:: Collected data

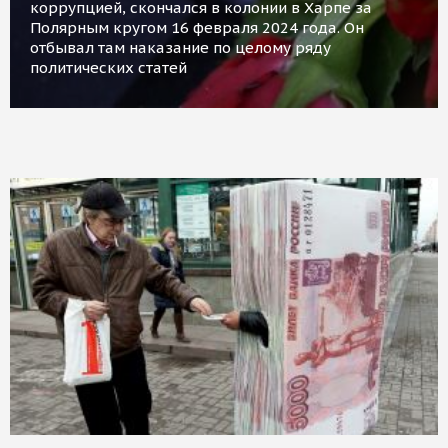
коррупцией, скончался в колонии в Харпе за
Полярным кругом 16 февраля 2024 года. Он
отбывал там наказание по целому ряду
политических статей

::::

Images are to be skipped, and each line above is to be returned exactly.

Response to the exercise =>
коррупцией, скончался в колонии в Харпе за
Полярным кругом 16 февраля 2024 года. Он
отбывал там наказание по целому ряду
политических статей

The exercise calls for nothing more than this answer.